View this table: [in this window] [in a new window]   TABLE 1. Double-Blind, Randomized, Placebo-Controlled Studies of Digoxin in Patients With Heart Failure

Effects on Mortality
The Digitalis Investigation Group (DIG)²¹ was a large simple trial that assessed all-cause mortality in patients in sinus rhythm with HF and decreased systolic function while receiving diuretics and angiotensin-converting enzyme inhibitors. Approximately 50% of patients were not taking digoxin before randomization. In this trial, although digoxin had neutral effects on mortality, hospitalizations related to worsening HF were significantly reduced.²¹ Patients with severe symptoms, cardiomegaly, or very low LVEF on chest x-ray appeared to derive a significant benefit from digoxin, reflected by a decrease in total mortality and total hospitalizations (Table 2).

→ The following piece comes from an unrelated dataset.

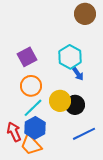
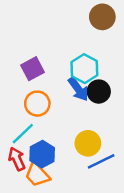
blue arrow: (78, 74) -> (78, 89), moved, size x1.5
yellow circle: (60, 101) -> (88, 143), moved
black circle: (75, 105) -> (99, 92), moved
cyan line: (33, 108) -> (23, 134), moved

View this table: [in this window] [in a new window]   TABLE 2. Subgroup Analyses of Mortality and Hospitalization During the First 2 Years After Randomization in the Digitalis Investigation Trial

Diastolic Heart Failure
It is estimated that between 30% and 40% of patients with HF have relatively preserved systolic function or diastolic HF. In the DIG ancillary study,²¹ which enrolled nearly 1000 patients with diastolic HF, digoxin therapy was associated with a reduction in worsening HF but not mortality.

Atrial Fibrillation
Rate Control
Because it can be taken once daily, is well tolerated, is inexpensive, and allows for measurement of plasma concentration if intoxication is suspected, digoxin remains an important drug for rate control in atrial fibrillation. However, in patients with increased sympathetic activity (eg, during exercise, decompensated HF, or infusion of dopamine or dobutamine), digoxin alone is unlikely to adequately control ventricular response unless large toxic doses are used.²² Although beta-blockers alone or non-dihydropyridine calcium channel blockers alone have been advocated to control rate, usually the doses used had been high and caused significant side effects.²³ The most likely combination to effectively control ventricular response in patients with atrial fibrillation and HF due to systolic dysfunction is a combination of digoxin and beta-blockers.²⁴ Diltiazem or verapamil may be used for rate control with digoxin in patients with diastolic HF.

Rhythm Control
Digoxin does not appear to restore sinus rhythm in patients with atrial fibrillation without HF.²⁵ In patients with paroxysmal atrial fibrillation, digoxin may reduce the frequency of symptomatic atrial fibrillation. Digoxin should not be used in multifocal atrial tachycardia.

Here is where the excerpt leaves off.